The vagaries of family are sharply delineated in Deirdre O’Connor’s affecting new play. As in her Jailbait, a hit for Profiles last season, an unseen parent is a looming presence. But here the responsibilities are shifted; where in Jailbait the mother is the authority figure to be evaded by teenage Emmy and Claire, in Assisted Living Mom is the burden to be borne by adult daughter Anne.
Anne’s mother suffers from dementia; in the play’s opening scene, Anne’s interviewing for a new home health-care provider after mom bit the previous nurse. “Turns out that’s a dealbreaker for some people,” she tells Levi, the nervous young man applying for the job. The two stall for time, waiting for Anne’s less-than-reliable brother Jimmy to show up; by the time he does, the stammering, self-described “fuckup” Levi has won Anne over.

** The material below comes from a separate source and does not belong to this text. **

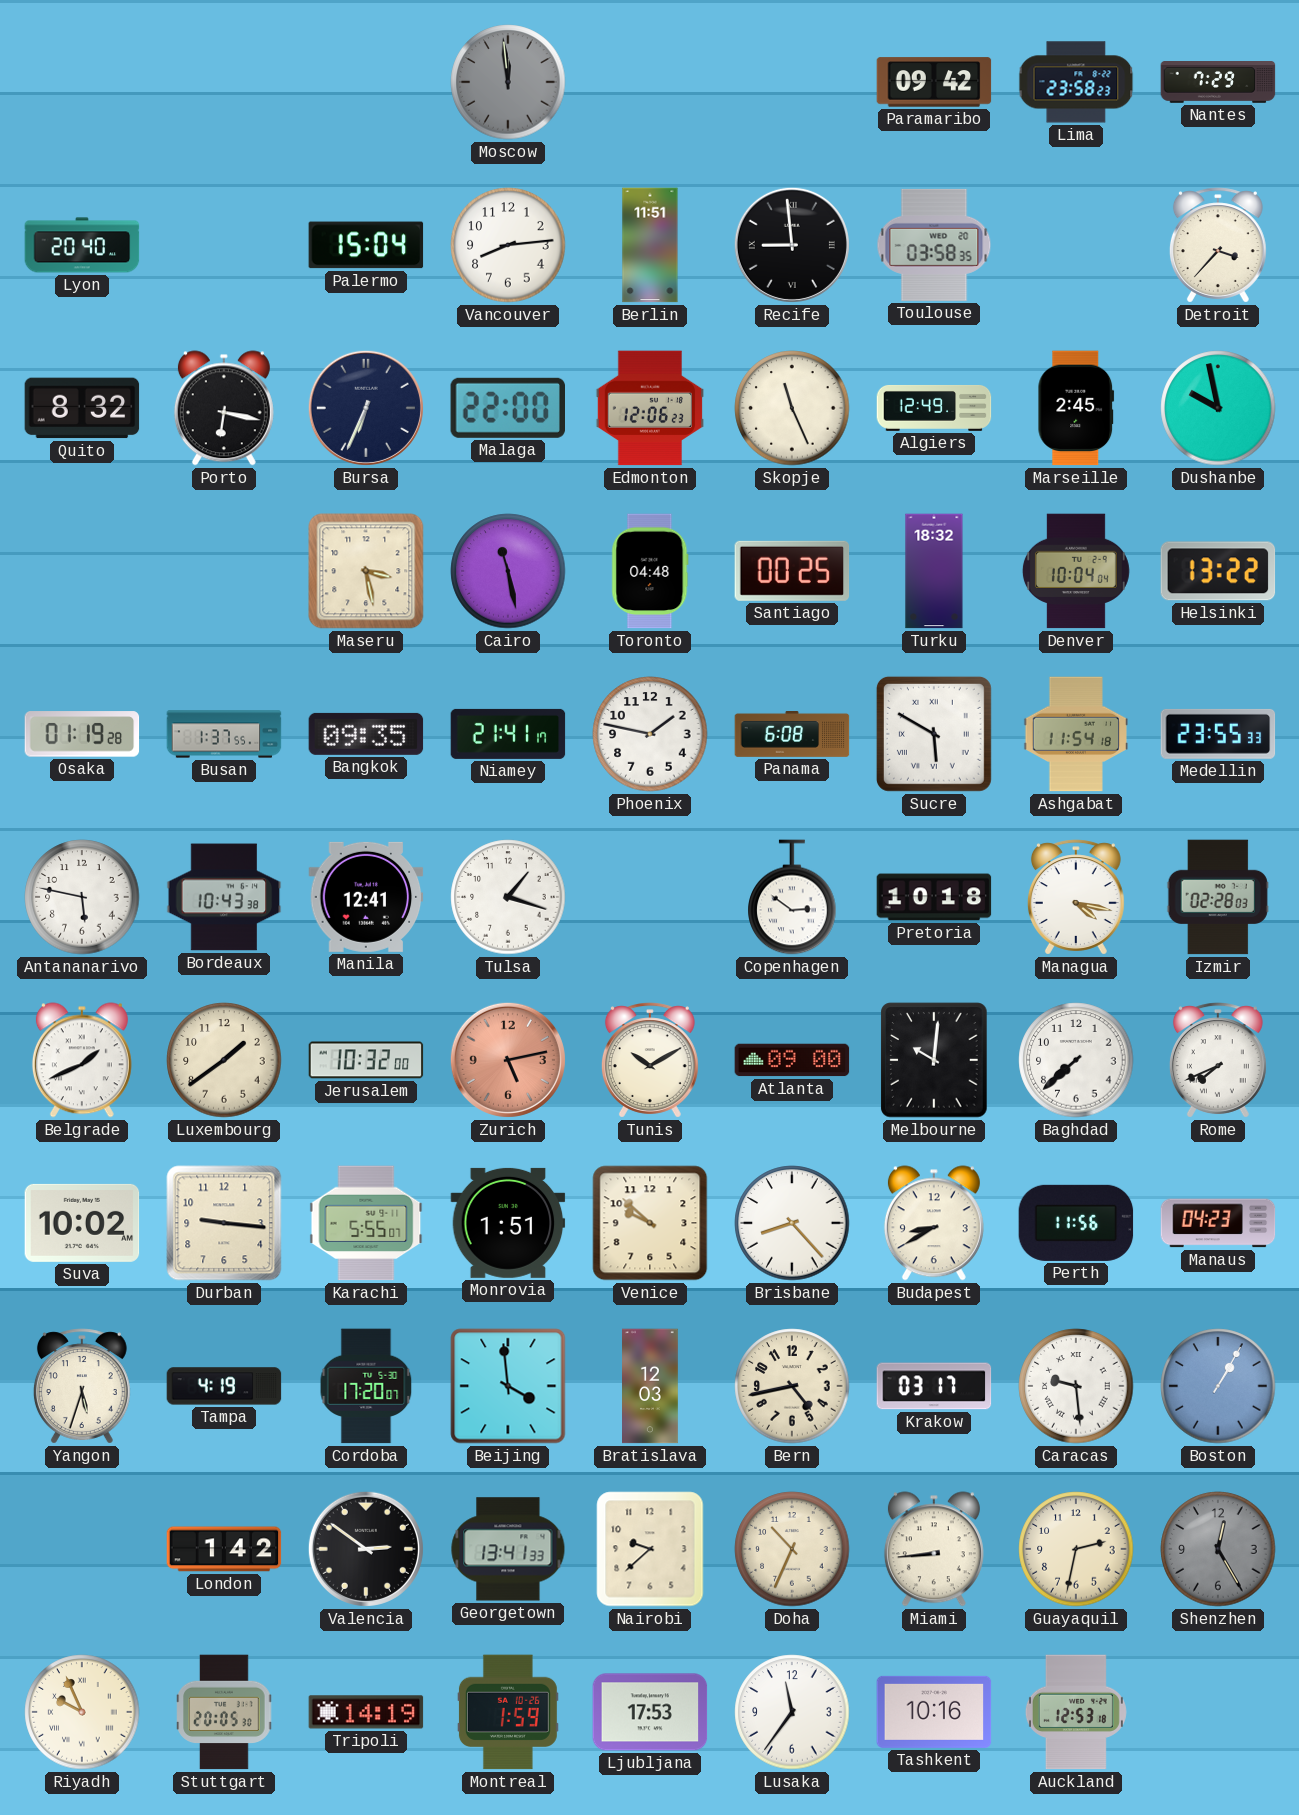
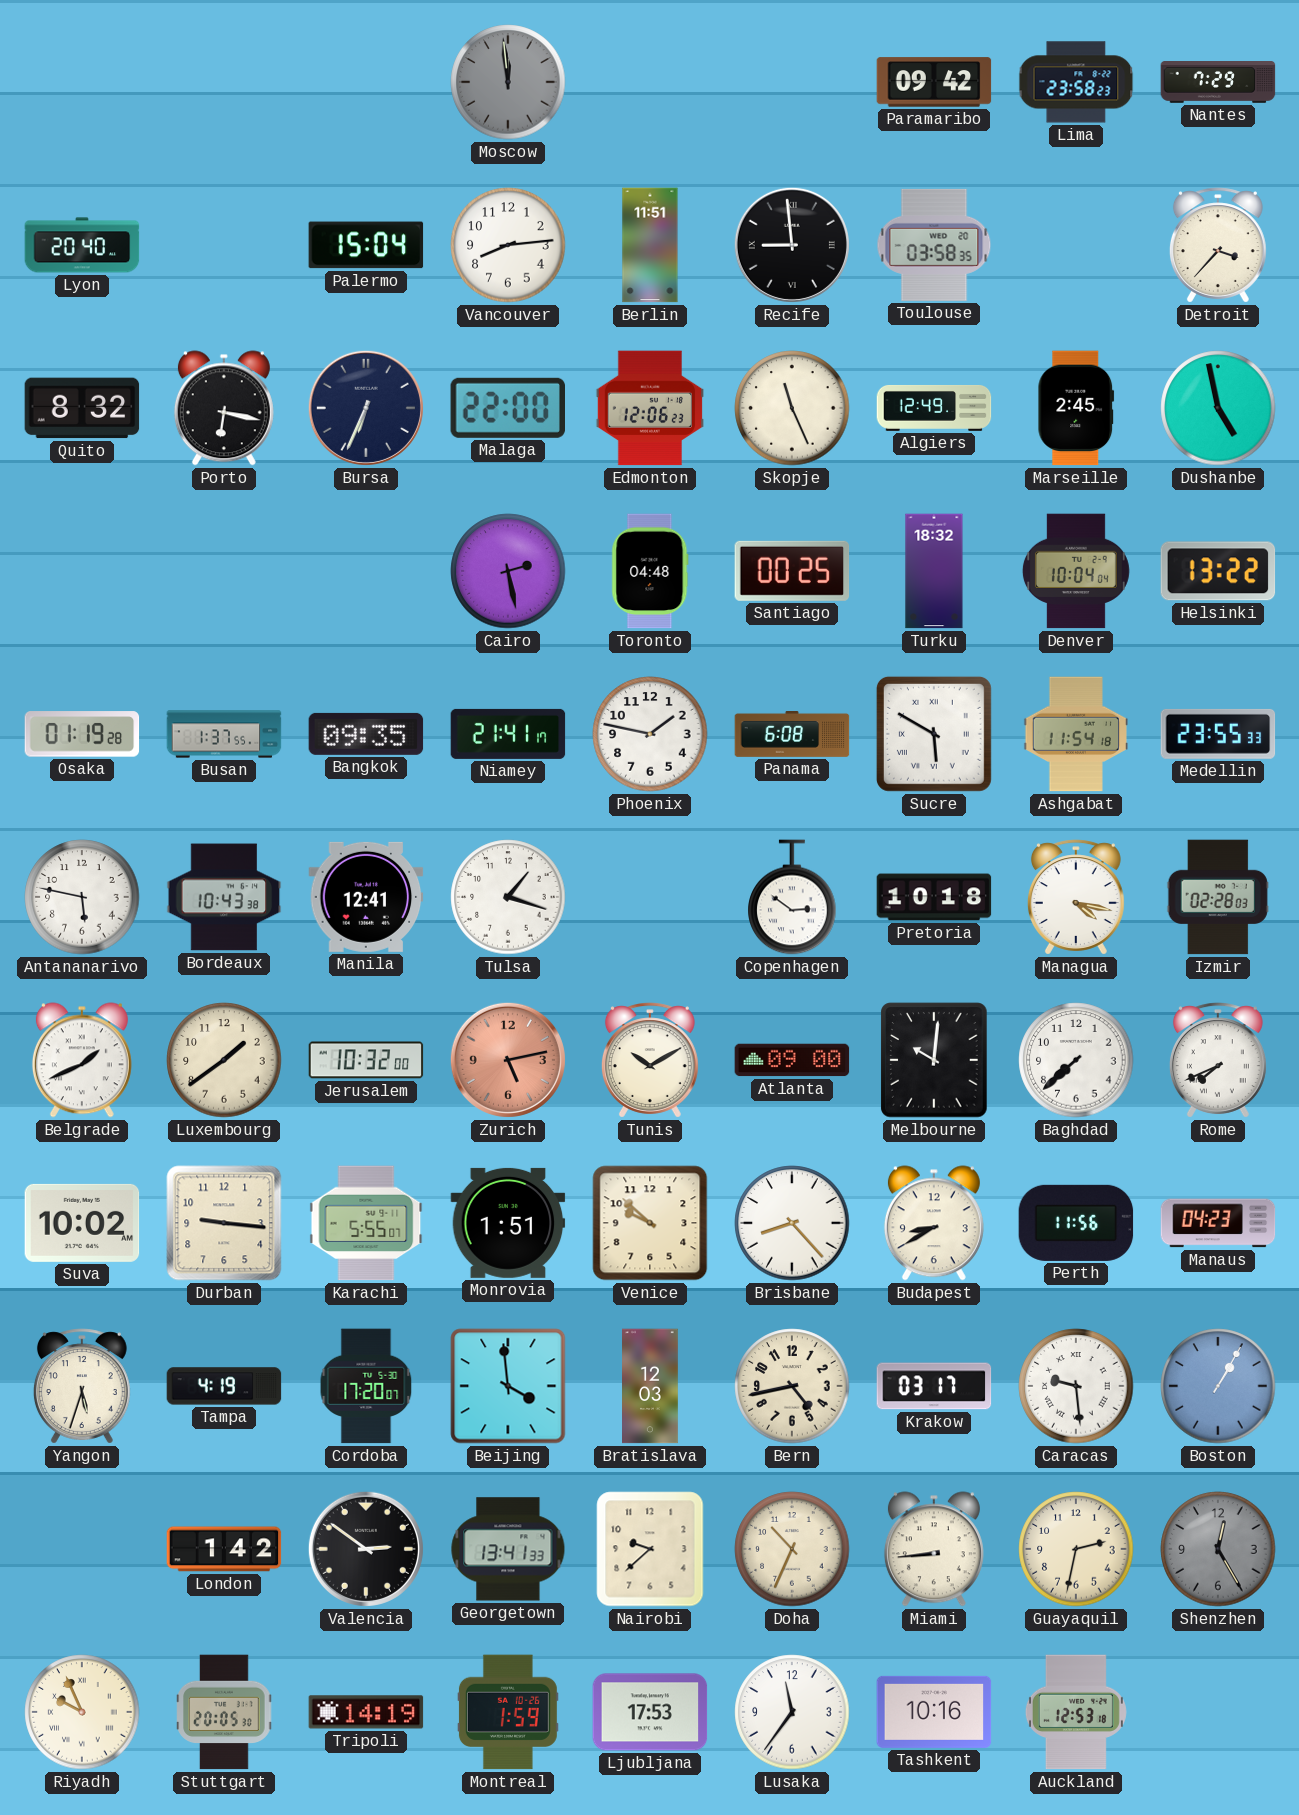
Dushanbe: 9:58 -> 4:58
Maseru: 3:28 -> none
Cairo: 11:28 -> 2:28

Anne, we learn, has given over the last decade or so of her life to the care of her ailing mother, having moved back into her childhood home, lost touch with friends and nearly given up on dating. Levi, who’s fallen out of his own social circle after getting sober, latches on to the mother and daughter as more than a job, to the chagrin of prodigal son Jimmy, who’s got developing family issues of his own.
Stacy Stoltz and Layne Manzer convincingly excavate a lifetime’s worth of sibling resentments, brought to the surface by their mother’s latest health crisis. Stoltz brings tremendous nuance to the way Anne’s crushing sense of obligation serves double duty as shelter from living her own life, while Manzer strikes honest notes as the man-child struggling under the weight of parental expectations and disappointments. Jordan Stacey’s Levi is mannered but charming, though he plays his hand too soon, telegraphing his character’s entire arc almost in his first scene.